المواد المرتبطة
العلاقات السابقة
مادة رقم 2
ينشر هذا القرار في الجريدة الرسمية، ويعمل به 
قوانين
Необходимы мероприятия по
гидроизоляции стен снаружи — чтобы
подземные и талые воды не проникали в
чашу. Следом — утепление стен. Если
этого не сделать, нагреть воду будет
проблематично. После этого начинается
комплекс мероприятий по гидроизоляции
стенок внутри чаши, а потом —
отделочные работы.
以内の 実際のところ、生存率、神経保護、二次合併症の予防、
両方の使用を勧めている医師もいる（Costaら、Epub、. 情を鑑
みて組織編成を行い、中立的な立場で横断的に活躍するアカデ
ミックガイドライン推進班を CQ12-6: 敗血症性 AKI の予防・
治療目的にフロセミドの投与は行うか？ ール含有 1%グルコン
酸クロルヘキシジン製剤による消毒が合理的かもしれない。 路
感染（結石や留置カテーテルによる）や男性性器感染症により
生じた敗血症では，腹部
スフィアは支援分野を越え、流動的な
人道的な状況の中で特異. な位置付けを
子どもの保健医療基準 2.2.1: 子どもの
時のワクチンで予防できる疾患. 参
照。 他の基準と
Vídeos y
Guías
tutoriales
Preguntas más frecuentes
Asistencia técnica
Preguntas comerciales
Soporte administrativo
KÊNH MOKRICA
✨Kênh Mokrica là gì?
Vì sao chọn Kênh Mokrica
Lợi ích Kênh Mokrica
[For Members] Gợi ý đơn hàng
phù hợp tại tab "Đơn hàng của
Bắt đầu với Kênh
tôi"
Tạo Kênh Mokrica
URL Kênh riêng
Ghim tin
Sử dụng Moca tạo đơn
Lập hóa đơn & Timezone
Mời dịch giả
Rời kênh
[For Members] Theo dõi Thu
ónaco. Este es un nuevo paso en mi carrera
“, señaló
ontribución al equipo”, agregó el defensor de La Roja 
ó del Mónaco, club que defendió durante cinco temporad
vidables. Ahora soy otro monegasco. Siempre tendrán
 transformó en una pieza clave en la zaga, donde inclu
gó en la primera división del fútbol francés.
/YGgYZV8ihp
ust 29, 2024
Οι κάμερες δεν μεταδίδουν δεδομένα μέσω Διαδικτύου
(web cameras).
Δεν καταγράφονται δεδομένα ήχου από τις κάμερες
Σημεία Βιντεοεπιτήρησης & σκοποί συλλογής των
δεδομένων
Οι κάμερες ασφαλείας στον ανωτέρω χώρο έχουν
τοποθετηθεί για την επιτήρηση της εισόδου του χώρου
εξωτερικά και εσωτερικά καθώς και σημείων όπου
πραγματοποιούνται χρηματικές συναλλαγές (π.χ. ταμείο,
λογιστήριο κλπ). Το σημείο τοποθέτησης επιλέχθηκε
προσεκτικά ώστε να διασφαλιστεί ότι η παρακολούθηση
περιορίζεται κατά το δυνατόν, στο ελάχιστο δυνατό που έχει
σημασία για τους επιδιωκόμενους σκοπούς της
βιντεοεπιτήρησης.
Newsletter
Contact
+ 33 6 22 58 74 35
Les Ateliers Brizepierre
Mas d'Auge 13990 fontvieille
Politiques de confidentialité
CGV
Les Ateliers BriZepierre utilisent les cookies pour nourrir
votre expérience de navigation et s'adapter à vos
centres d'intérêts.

##############################

## WHAT TO WORK ON
Only a number is wanted here: how many lines of the data hold the string "гидроизоляции".

## EXPECTED ANSWER
2